§ **Brief**
In the listing that follows, count every line holding the word "label" and give only the count.

──────── Dataset excerpts

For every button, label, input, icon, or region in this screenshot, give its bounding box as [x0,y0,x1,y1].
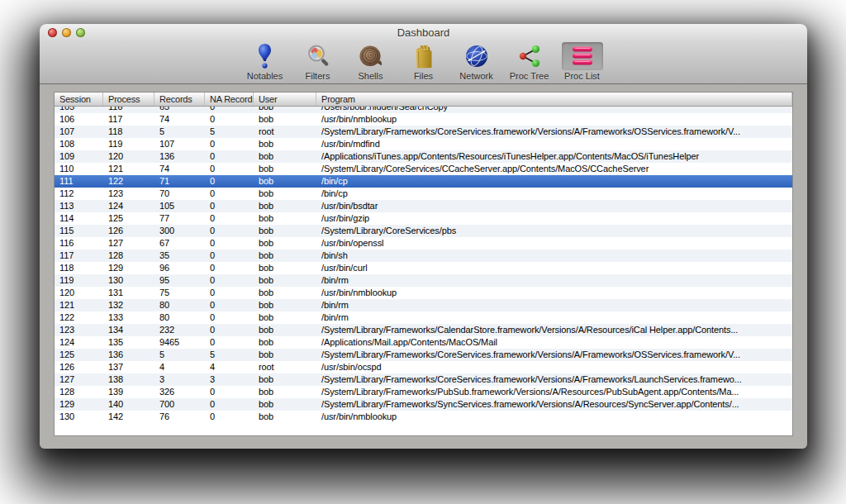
cell-records: 9465 [154,336,205,349]
cell-na-records: 0 [205,163,254,175]
column-header-session[interactable]: Session [55,93,103,106]
table-row[interactable]: 1091201360bob/Applications/iTunes.app/Co… [55,150,792,163]
table-row[interactable]: 112123700bob/bin/cp [55,188,792,200]
cell-program: /bin/cp [316,175,792,188]
column-header-program[interactable]: Program [316,93,792,106]
cell-records: 74 [154,113,205,126]
cell-na-records: 4 [205,361,254,373]
cell-process: 123 [103,188,154,200]
cell-user: bob [254,225,316,237]
cell-na-records: 0 [205,386,254,398]
cell-program: /System/Library/Frameworks/SyncServices.… [316,398,792,411]
table-row[interactable]: 119130950bob/bin/rm [55,274,792,287]
toolbar-item-proc-tree[interactable]: Proc Tree [508,42,551,81]
cell-records: 232 [154,324,205,336]
cell-process: 129 [103,262,154,274]
cell-program: /usr/bin/mdfind [316,138,792,150]
cell-user: bob [254,311,316,324]
cell-session: 123 [55,324,103,336]
cell-process: 140 [103,398,154,411]
toolbar-item-filters[interactable]: Filters [297,42,340,81]
cell-user: bob [254,175,316,188]
window-title: Dashboard [40,24,807,41]
cell-user: bob [254,287,316,299]
cell-na-records: 0 [205,324,254,336]
cell-user: bob [254,262,316,274]
table-row[interactable]: 117128350bob/bin/sh [55,250,792,262]
table-row-selected[interactable]: 111122710bob/bin/cp [55,175,792,188]
cell-user: bob [254,188,316,200]
toolbar-item-label: Proc Tree [510,71,549,81]
cell-process: 124 [103,200,154,212]
cell-na-records: 0 [205,188,254,200]
cell-process: 119 [103,138,154,150]
cell-session: 116 [55,237,103,250]
toolbar-item-shells[interactable]: Shells [349,42,392,81]
table-row[interactable]: 1131241050bob/usr/bin/bsdtar [55,200,792,212]
table-row[interactable]: 120131750bob/usr/bin/nmblookup [55,287,792,299]
cell-na-records: 0 [205,225,254,237]
cell-records: 5 [154,349,205,361]
table-row[interactable]: 10711855root/System/Library/Frameworks/C… [55,126,792,138]
table-row[interactable]: 12613744root/usr/sbin/ocspd [55,361,792,373]
cell-records: 700 [154,398,205,411]
cell-session: 114 [55,212,103,225]
cell-session: 118 [55,262,103,274]
zoom-button[interactable] [76,28,85,37]
window-controls [48,28,85,37]
cell-records: 35 [154,250,205,262]
cell-records: 77 [154,212,205,225]
table-row[interactable]: 1281393260bob/System/Library/Frameworks/… [55,386,792,398]
cell-records: 136 [154,150,205,163]
toolbar-item-label: Notables [247,71,283,81]
cell-na-records: 0 [205,398,254,411]
desktop-background: Dashboard NotablesFiltersShellsFilesNetw… [0,0,846,504]
titlebar[interactable]: Dashboard [40,24,807,40]
cell-na-records: 0 [205,250,254,262]
toolbar-item-notables[interactable]: Notables [244,42,287,81]
cell-session: 109 [55,150,103,163]
files-icon [403,42,444,70]
process-list-table: SessionProcessRecordsNA RecordsUserProgr… [54,92,793,436]
toolbar-item-label: Shells [359,71,383,81]
cell-process: 130 [103,274,154,287]
network-icon [456,42,497,70]
table-row[interactable]: 1081191070bob/usr/bin/mdfind [55,138,792,150]
table-row[interactable]: 106117740bob/usr/bin/nmblookup [55,113,792,126]
toolbar-item-proc-list[interactable]: Proc List [561,42,604,81]
column-header-process[interactable]: Process [103,93,154,106]
close-button[interactable] [48,28,57,37]
cell-na-records: 0 [205,237,254,250]
cell-program: /bin/sh [316,250,792,262]
table-row[interactable]: 122133800bob/bin/rm [55,311,792,324]
minimize-button[interactable] [62,28,71,37]
table-row[interactable]: 121132800bob/bin/rm [55,299,792,311]
table-row[interactable]: 12413594650bob/Applications/Mail.app/Con… [55,336,792,349]
table-row[interactable]: 12513655bob/System/Library/Frameworks/Co… [55,349,792,361]
table-row[interactable]: 116127670bob/usr/bin/openssl [55,237,792,250]
table-row[interactable]: 12713833bob/System/Library/Frameworks/Co… [55,373,792,386]
table-row[interactable]: 110121740bob/System/Library/CoreServices… [55,163,792,175]
column-header-user[interactable]: User [254,93,316,106]
cell-na-records: 0 [205,274,254,287]
cell-process: 118 [103,126,154,138]
cell-na-records: 0 [205,311,254,324]
cell-session: 113 [55,200,103,212]
cell-program: /bin/rm [316,274,792,287]
cell-process: 139 [103,386,154,398]
cell-process: 142 [103,411,154,423]
table-row[interactable]: 130142760bob/usr/bin/nmblookup [55,411,792,423]
cell-process: 131 [103,287,154,299]
cell-program: /Applications/iTunes.app/Contents/Resour… [316,150,792,163]
toolbar-item-files[interactable]: Files [402,42,445,81]
column-header-na-records[interactable]: NA Records [205,93,254,106]
cell-process: 121 [103,163,154,175]
table-row[interactable]: 114125770bob/usr/bin/gzip [55,212,792,225]
column-header-records[interactable]: Records [154,93,205,106]
toolbar-item-network[interactable]: Network [455,42,498,81]
table-row[interactable]: 1291407000bob/System/Library/Frameworks/… [55,398,792,411]
toolbar-item-label: Network [459,71,492,81]
table-row[interactable]: 1231342320bob/System/Library/Frameworks/… [55,324,792,336]
table-row[interactable]: 118129960bob/usr/bin/curl [55,262,792,274]
table-row[interactable]: 1151263000bob/System/Library/CoreService… [55,225,792,237]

────────────────

§ **Written solution**
5